L'ouvrage Les gardiens de la raison, co-écrit par Stéphane Foucart, Stéphane Horel et Sylvain Laurens et publié l'an dernier aux éditions La Découverte, montre fort bien comment ils ont dûment menti et intrigué durant des décennies et ont largement inspiré en cette voie les industriels des pesticides, des OGM, du nucléaire, de l'agroalimentaire, les climatosceptiques et autres anti-écologie démagogiques.

Pégase | 22 février 2021 à 13h57 Signaler un contenu inapproprié

Plutôt que ces tractations de marchands de tapis, ne serait il pas plus utile, de contraindre les cigarettiers à ne plus mettre de plastique dans leurs filtres?

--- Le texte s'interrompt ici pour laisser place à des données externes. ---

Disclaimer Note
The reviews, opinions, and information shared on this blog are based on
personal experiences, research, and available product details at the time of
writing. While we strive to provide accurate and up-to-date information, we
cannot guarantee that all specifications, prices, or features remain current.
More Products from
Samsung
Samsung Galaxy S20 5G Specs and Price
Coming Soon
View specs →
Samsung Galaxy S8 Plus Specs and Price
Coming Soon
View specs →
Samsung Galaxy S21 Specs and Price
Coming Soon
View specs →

Tous les filtres ne sont pas récoltés et ceux qui sont abandonnés dans la nature polluent gravement pour des dizaines d'années, quant à ceux qui sont collectés, ils finissent à l'incinération et donc contribuent à la pollution de l'air, par la combustion du plastique. Résoudre la gestion des déchets par l'argent, pourquoi pas, encore faut il le mettre au bon endroit.

la souris verte | 24 février 2021 à 10h56 Signaler un contenu inapproprié

La solution de supprimer les plastiques n'est pas suffisante: il y a des substances toxiques et polluantes dans les mégots. C'est le geste de jeter le mégot qu'il faut supprimer: il faut habituer le citoyen à ne pas jeter de déchets par terre, en ville ou en milieu naturel.